There is an adage that a speculative bubble will occur as soon as the people who remember the last one have retired. Unfortunately, the rule does not seem to apply this time. Dangerously cheap loans, which induced the last bubble, are being pushed out as never before. The Chancellor’s Help to Buy mortgage subsidy scheme has become emblematic of his ongoing debt addiction. There is no reason to give artificial support to the housing market, since prices are still eye-wateringly high in many parts of the country. Yet the Treasury is offering interest-free loans to first-time buyers, increasing buying power and (ergo) house prices. The Treasury wins (stamp-duty receipts are up by a third) and Mr Osborne doubtless believes young voters will thank him. But he risks sowing the seeds of a new crash.
It will be a different crash. In the future, taxpayers will not need to bail out the banks: we will bear the losses directly. George Osborne says that the Bank of England will keep a careful eye on things to ensure there is not a bubble, which suggests he has not learnt the main lesson from the last crash: central banks cannot identify a bubble until after it has burst. What we do now know is that banks are lending at negative interest rates: that is to say, they are paying people to borrow. To rob a bank these days, you don’t need a gun.
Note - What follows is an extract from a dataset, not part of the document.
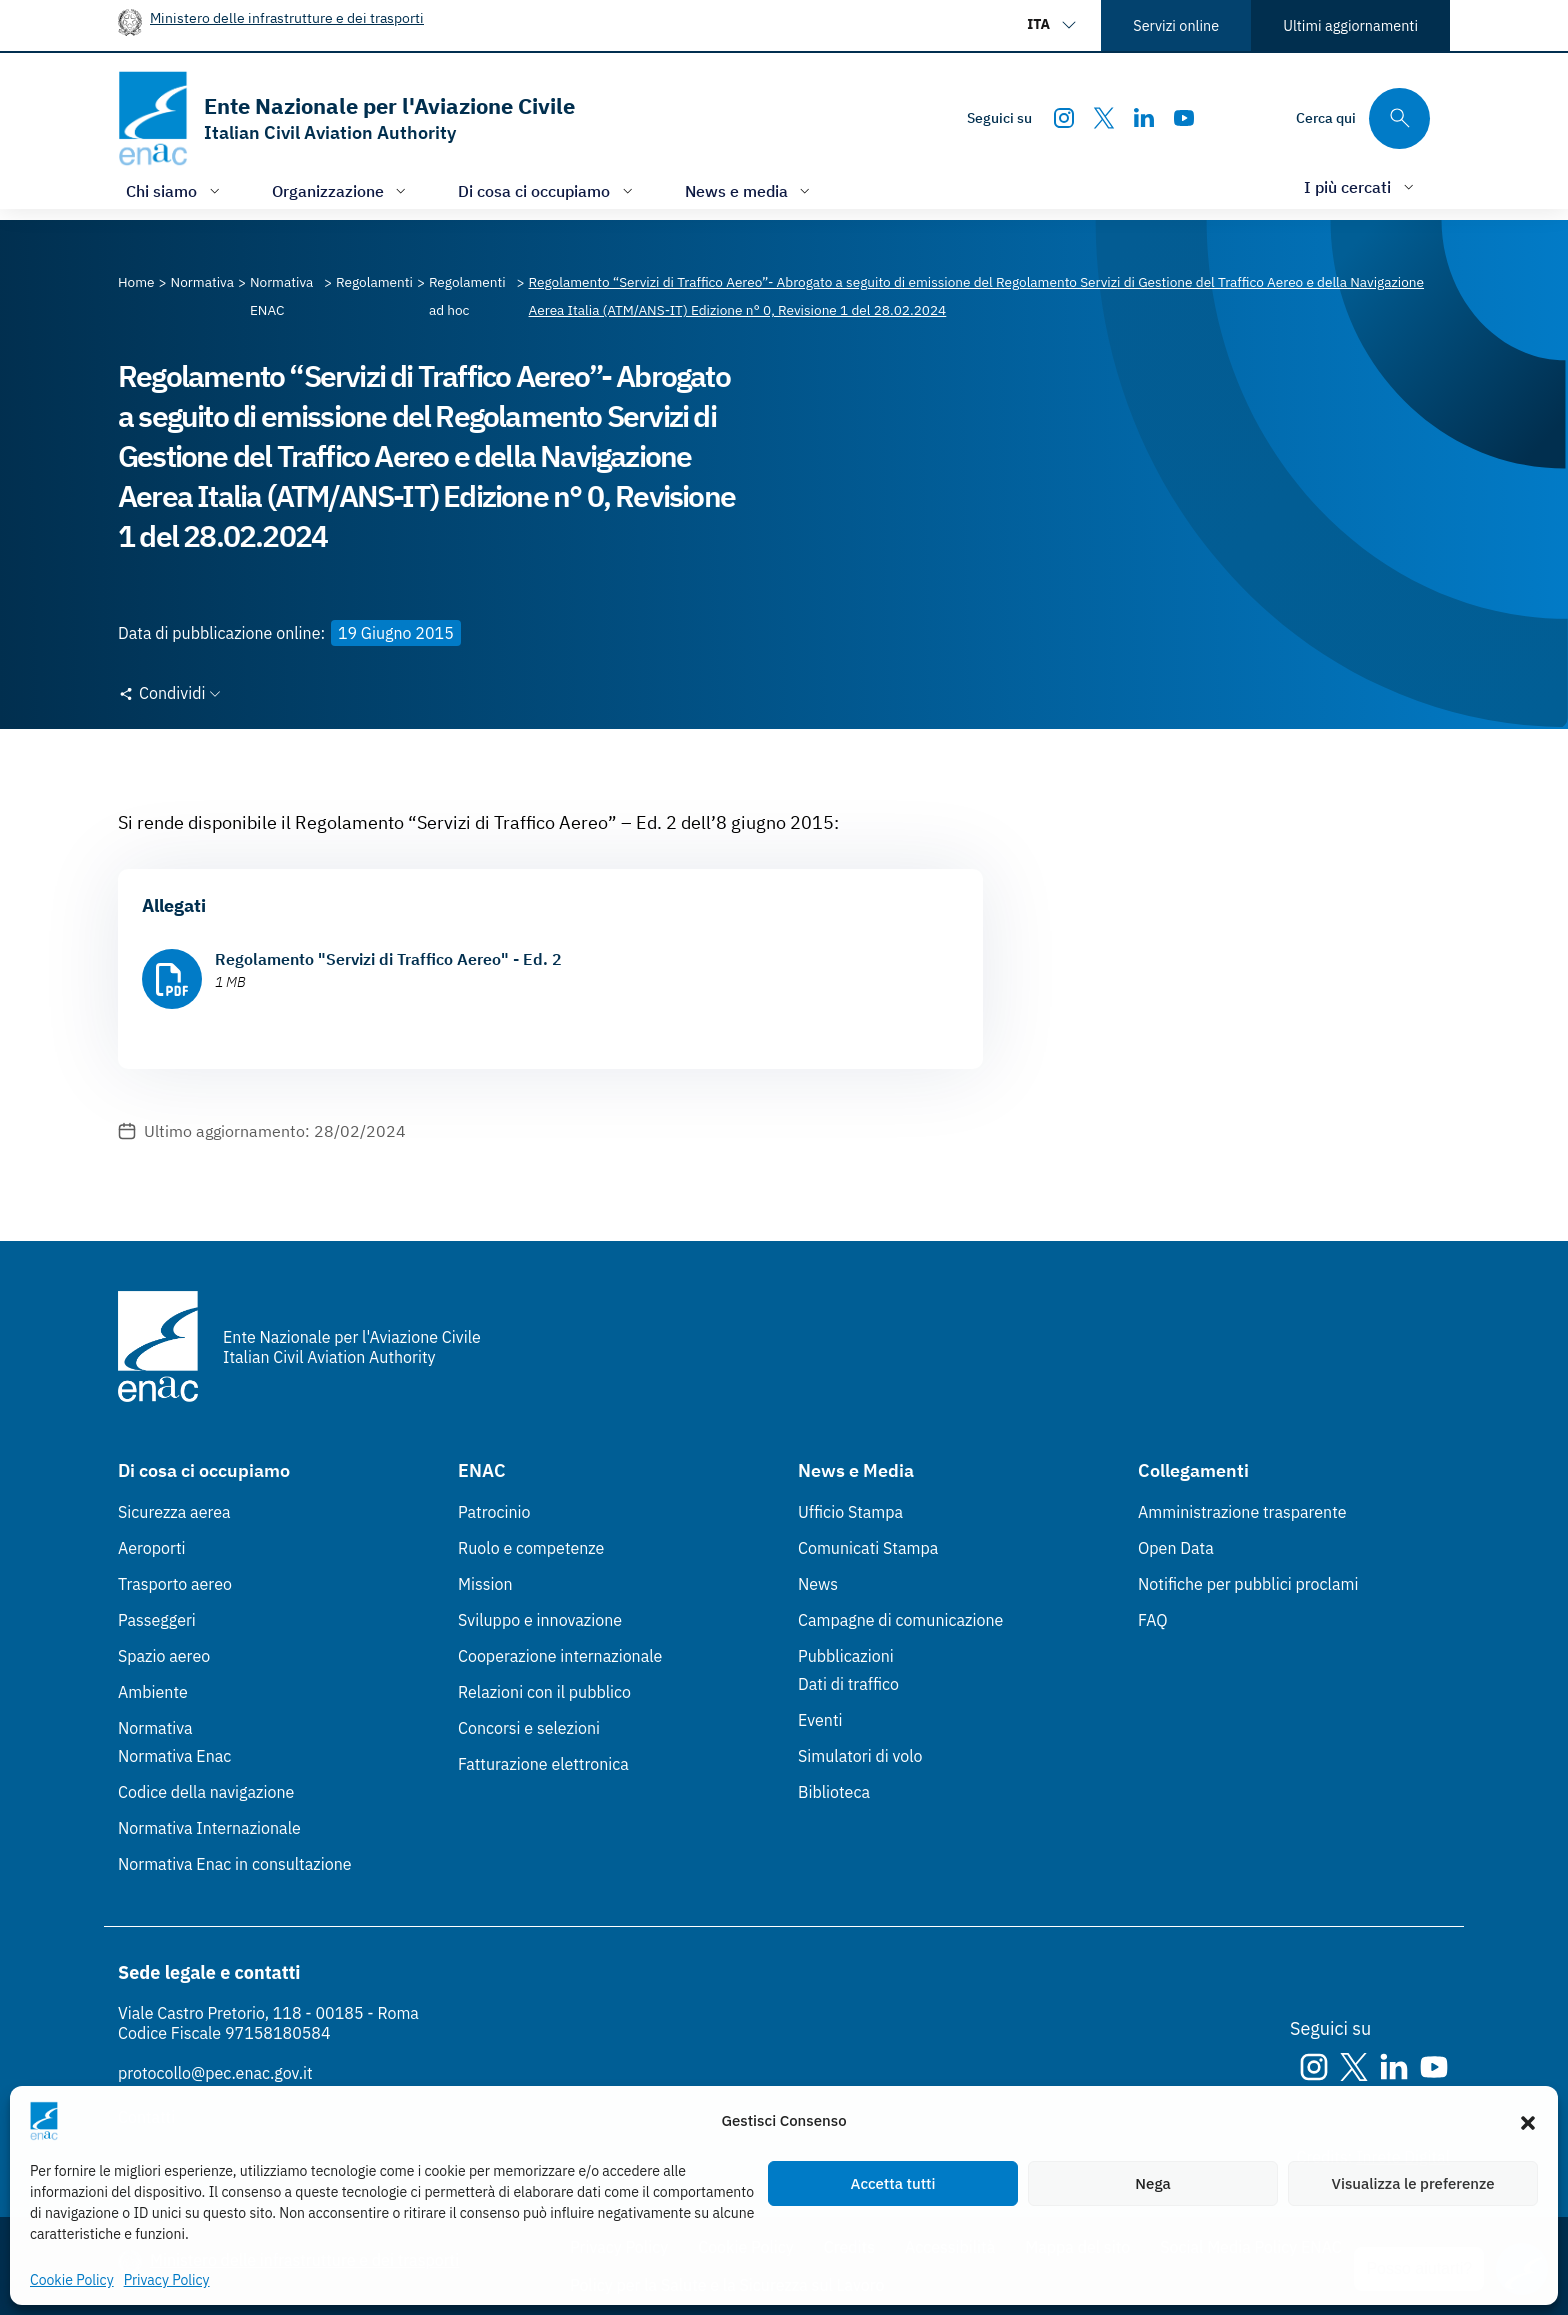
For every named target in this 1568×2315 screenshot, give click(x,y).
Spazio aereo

There is nothing wrong with a government promoting home-ownership. The Conservatives’ efforts to do this in the 1980s, through the right-to-buy and deregulation of the mortgage market, were brilliantly successful. It was part of a transformation of British society which saw people turn away from the state and become more self-reliant. But as was demonstrated in the US under George W. Bush, things can go badly wrong when mortgage markets are rigged and people are encouraged to take out risky loans. When the mortgage term comes to an end and repayments double, what then?
As long as the British economy is being fuelled by underpriced debt, it will be impossible to distinguish a recovery from another bubble. It is great news that car sales have grown for 19 months in a row, but unnerving that a record proportion (three in four) of those cars are being bought with borrowed money. It is not enough for the Chancellor artificially to inflate headline economic figures: we need a recovery we can believe in.
Leave us alone
David Cameron did not enter politics to end Britain’s tradition of a free press. He gave an admirable speech to the House of Commons pledging to defend it against statutory regulation. But he did say that the press needed to reform. The newspapers took his request on board, accepted almost all of Leveson’s recommendations — and now look set to be regulated more tightly than any other press corps in the free world.
At the same time, the politicians want to put themselves in charge of press regulation. The result is a fiasco. The first tawdry deal was stitched up by three parties in Ed Miliband’s office at 3a.m. Then the politicians tried to go through the Privy Council, pretending that the presence of the Queen at the meeting somehow meant that it was not political. A cabal of MPs within the Council have now rejected press freedom, and there is talk of the press being forced to sign up.
The Spectator can offer this assurance: we will play no part in the state licensing of the press. This week we have heard MPs say how keen they are to ‘protect’ the press. Soon, the coalition will be drawing up a British Bill of Rights. It ought to enshrine press freedom, offering the same protections as Americans are offered by the First Amendment. Our politicians must leave the press alone.